Logo no início da ofensiva em fevereiro de 2022, ficou claro que a Rússia foi incapaz de neutralizar os radares e os meios antiaéreos da Ucrânia, não conseguindo usar a sua força aérea. As comunicações militares russas foram escutadas, as suas unidades localizadas e os seus meios de vigilância foram seriamente afetados.

Antes da invasão as forças ucranianas já estavam a usar o sistema de comunicações rádio da NATO, o SINCGARS (Single-Channel Ground and Airborne Radio System) que se mostrou resistente às ações de guerra eletrónica dos russos.

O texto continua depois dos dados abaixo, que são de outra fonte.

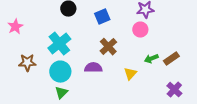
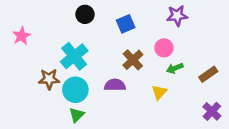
pink circle: (140, 30) -> (164, 48), moved
green arrow: (151, 59) -> (175, 68), moved
brown star: (27, 63) -> (49, 79), moved

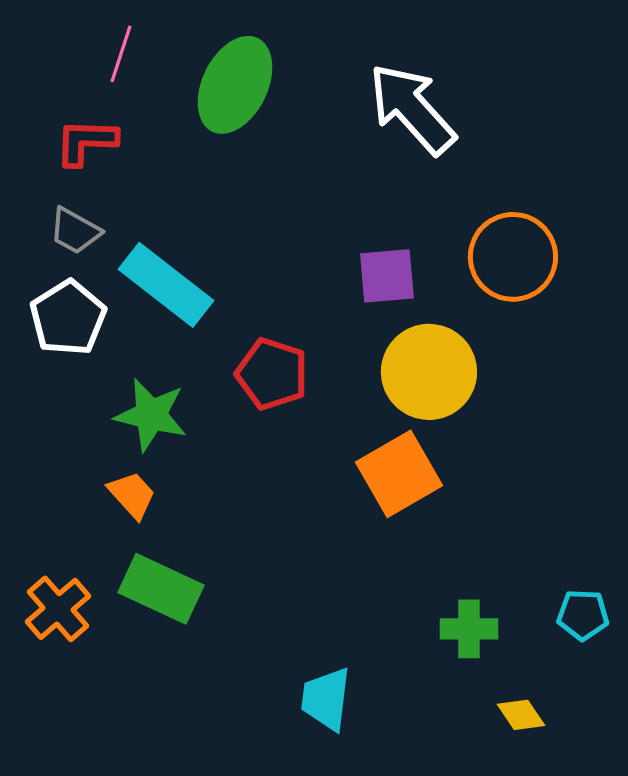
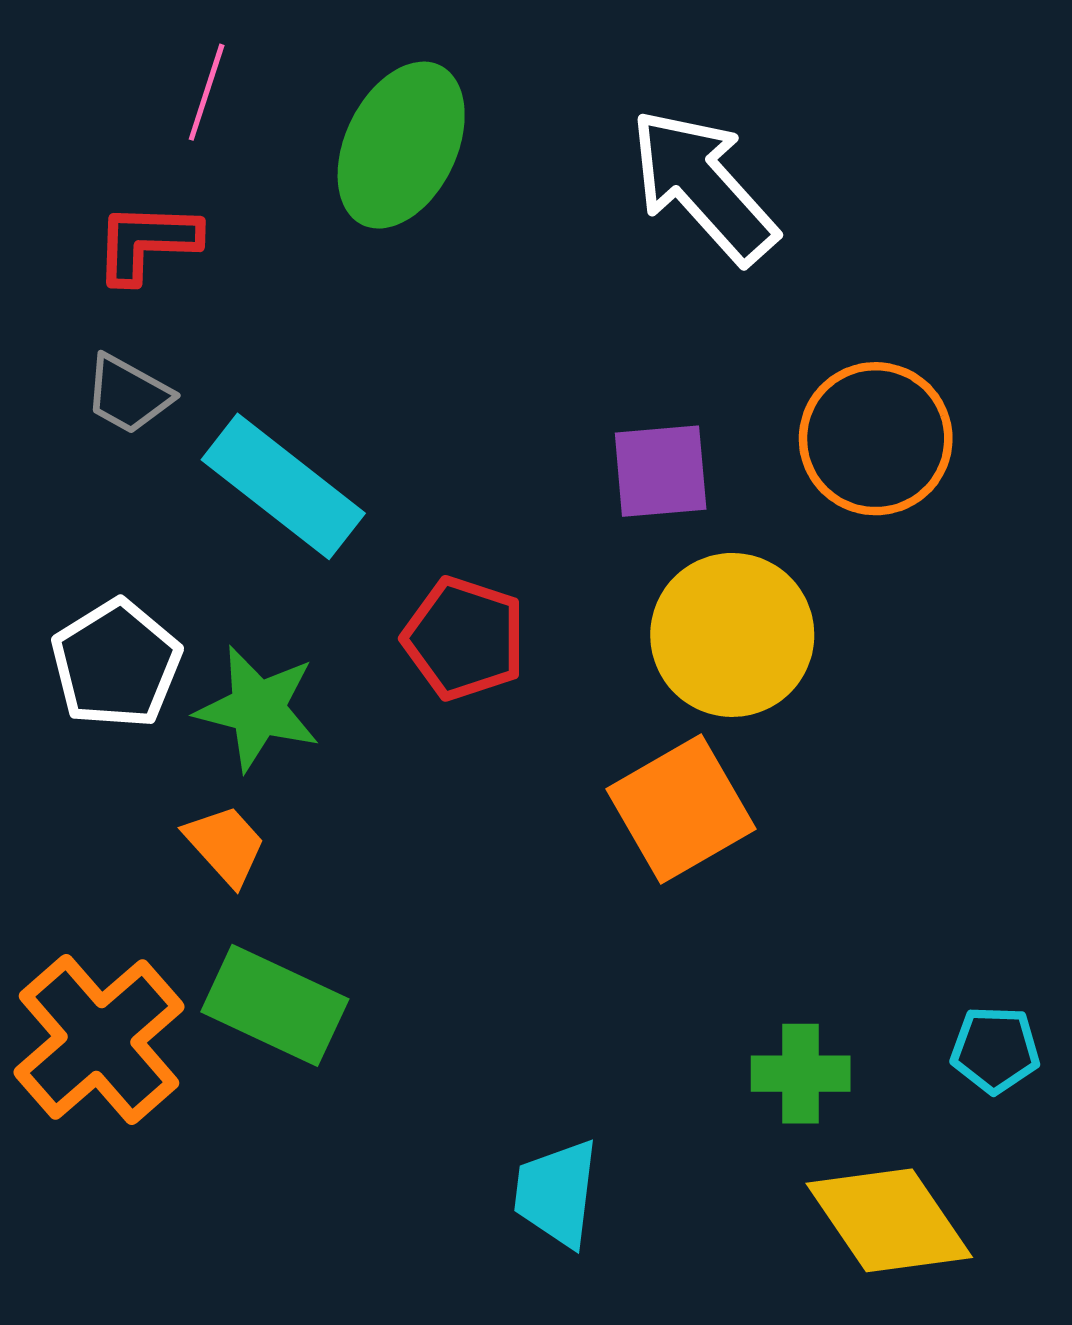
white pentagon: (68, 318) -> (116, 664), moved
orange cross: (58, 609) -> (99, 1040), size x1.5
yellow diamond: (521, 715) -> (889, 1220), size x2.0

O apoio dos Estados Unidos e de outros países ocidentais tem sido muito importante através de satélites, de aeronaves de vigilância (aviões de inteligência como os RC-135W Rivet Joint, da força aérea dos Estados Unidos e do Reino Unido) e dos sistemas de comunicações via satélite Starlink, da empresa americana SpaceX, que assegura o funcionamento de mais de 2.200 satélites de baixa órbita para fornecer internet de banda larga a mais de 150.000 estações terrestres na Ucrânia.

As forças ucranianas receberam as modernas centrais de inteligência Skykit, da empresa tecnológica Palantir, que serve para localizar as unidades russas, com um software capaz de visualizar as posições do inimigo com mapas digitais, recebendo dados de satélite e de tecnologia de imagem térmica.

Por seu lado os russos usam com menos sucesso, os sistemas TORN e SB-636 Svet-KU para detetar as unidades ucranianas (através das emissões dos seus rádios), o sistema RB-341V Leer-3s ligado aos drones Orlan-10 e os empasteladores de rádio R-934B Sinitsa e R-330Zh Zhitels que servem para bloquear links de satélite.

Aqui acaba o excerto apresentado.